**** PROVIDED RECORDS

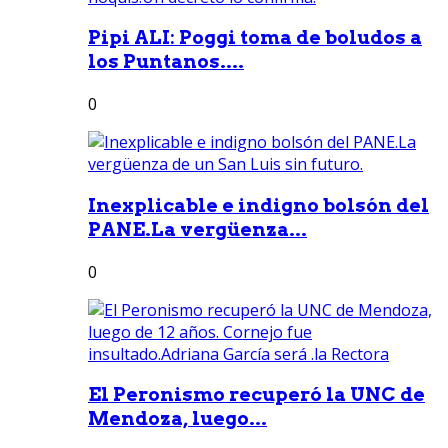
Pipi ALI: Poggi toma de boludos a
los Puntanos....
0
Inexplicable e indigno bolsón del
PANE.La vergüenza...
0
El Peronismo recuperó la UNC de
Mendoza, luego...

********

**AIM OF THE EXERCISE**
Could you reproduce the records above exactly, leaving out every picture?

**RESPONSE**
Pipi ALI: Poggi toma de boludos a
los Puntanos....
0
Inexplicable e indigno bolsón del
PANE.La vergüenza...
0
El Peronismo recuperó la UNC de
Mendoza, luego...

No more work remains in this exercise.